In your copy, each record should read exactly as it does below, and no pictures should be present.

-- Material to process follows --

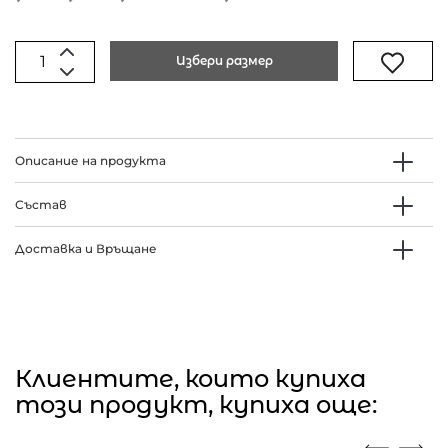
Избери размер
Описание на продукта
Състав
Доставка и Връщане
Клиентите, които купиха
този продукт, купиха още:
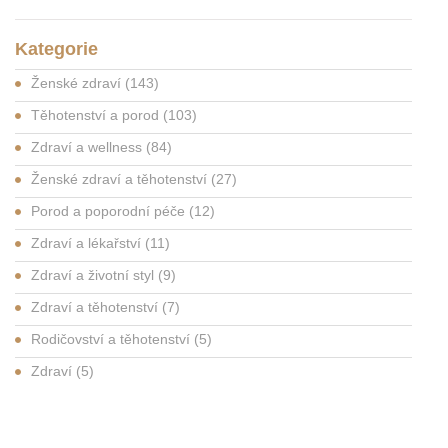
Kategorie
Ženské zdraví
(143)
Těhotenství a porod
(103)
Zdraví a wellness
(84)
Ženské zdraví a těhotenství
(27)
Porod a poporodní péče
(12)
Zdraví a lékařství
(11)
Zdraví a životní styl
(9)
Zdraví a těhotenství
(7)
Rodičovství a těhotenství
(5)
Zdraví
(5)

-- Material to process concluded --

Written answer:
Избери размер
Описание на продукта
Състав
Доставка и Връщане
Клиентите, които купиха
този продукт, купиха още:
Kategorie
Ženské zdraví
(143)
Těhotenství a porod
(103)
Zdraví a wellness
(84)
Ženské zdraví a těhotenství
(27)
Porod a poporodní péče
(12)
Zdraví a lékařství
(11)
Zdraví a životní styl
(9)
Zdraví a těhotenství
(7)
Rodičovství a těhotenství
(5)
Zdraví
(5)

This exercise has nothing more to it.